This commentary is preserved on two identical tablets from Uruk, both of which contain a colophon that dates their production. Both of their rubrics classify the commentaries as type ṣâtu 4b, i.e., as “Lemmata and oral explanations (relating to) a ‘reading’ (malsûtu) of the series Enūma Anu Enlil.” The longest manuscript, W 23300 (CCP 3.1.20.B.a), originally belonged to the library of the famous exorcist Iqīšāya, for whom it was copied by Anu-aba-uṣur, son of Anu-mukīn-apli, descendant of Kurī, on 20 September 321 BCE.
The second manuscript, VAT 7825 (CCP 3.1.20.B.b), was found in the course of uncontrolled excavations in Uruk, probably in the area of the Rēš Temple. In fact, its colophon states that its scribe (Tanittu-Anu, son of Anu-balāssu-iqbi, of the Ahuʾutu family) copied it “and deposited it in Uruk and the Rēš temple” (r 12'). The text was copied on 30 April 232 BCE. One may speculate that, if Iqīšāya's library was integrated into the Rēš Temple at some point of the 3rd century BCE, Tanittu-Anu may have copied his manuscript directly from W 23300. Both tablets are indeed almost identical.
The commentary is mainly concerned with making specific what in the base text is ambiguous. These specifications are based on a number of different factors, only some of which can be explained. Astronomical interpretations are prominent: for instance, lines r 12’-13’ explain the omen in the base text “(If) Papsukkal rises and stands present with the sun” (= Enūma Anu Enlil XX §XII) as meaning that “the moon god in the constellation Sipazianna caught up with Saturn.”

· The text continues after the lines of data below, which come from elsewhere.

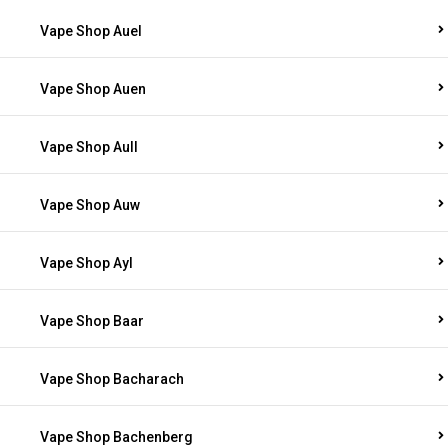
Vape Shop Auel
Vape Shop Auen
Vape Shop Aull
Vape Shop Auw
Vape Shop Ayl
Vape Shop Baar
Vape Shop Bacharach
Vape Shop Bachenberg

In other instances the specification is not based only on astronomical factors. Thus, lines o 10-13 explain the line in the base text “The god (sc. the moon) in whose eclipsing the dawn watch begins and delays for ⅓ of a watch” (= Enūma Anu Enlil XX §I 8) first by paraphrasing it as “the eclipse took place during the dawn watch, and set while eclipsed”; then the commentary proceeds to justify this translation. Since the night was divided into three watches, “⅓ means one third of the night, (i.e.) the third watch”: the third watch is the dawn watch. The commentary then offers an alternative interpretation: “what it says, ⅓, can (also) mean that (when) one third of the cusps of the god (i.e., the eclipsed moon) remained to dawn, he (sc. the moon) set in obscurity.” In this alternative explanation, the fraction is said to refer to the shape of the moon when it set. Thus, this commentarial entry provides two plausible specific explanations for a rather ambiguous base text.
Although philology is only of secondary interest to the author of this commentary, there are some attempts at elucidating philologically difficult expressions in the base texts. For instance, the rare phrase mātu sakiltu, lit. “an imbecile land,” is said to mean “Elam” (o 23).

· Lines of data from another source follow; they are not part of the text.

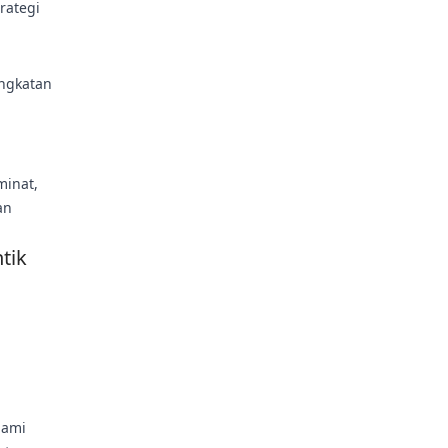
rategi
ingkatan
minat,
an
tik
lami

The following technical terms are used in this commentary: aššum (r 7’), ina libbi… iqbi (o 7), ina muḫḫi… qabi (o 2), and ša iqbû (o 13 and 18).
Many of the explanations of the present commentary, especially those on the reverse of the tablet, have been studied in detail by al-Rawi & George, a study to which the present edition is greatly indebted. Additionally, this edition has benefited from the electronic editions of the two manuscripts prepared by Eleanor Robson for the GKAB project, which were kindly made available by their editor.
The manuscript VAT 7825 was collated in the Vorderasiatisches Museum in June 2016. Several new readings on the badly damaged obverse could be obtained then.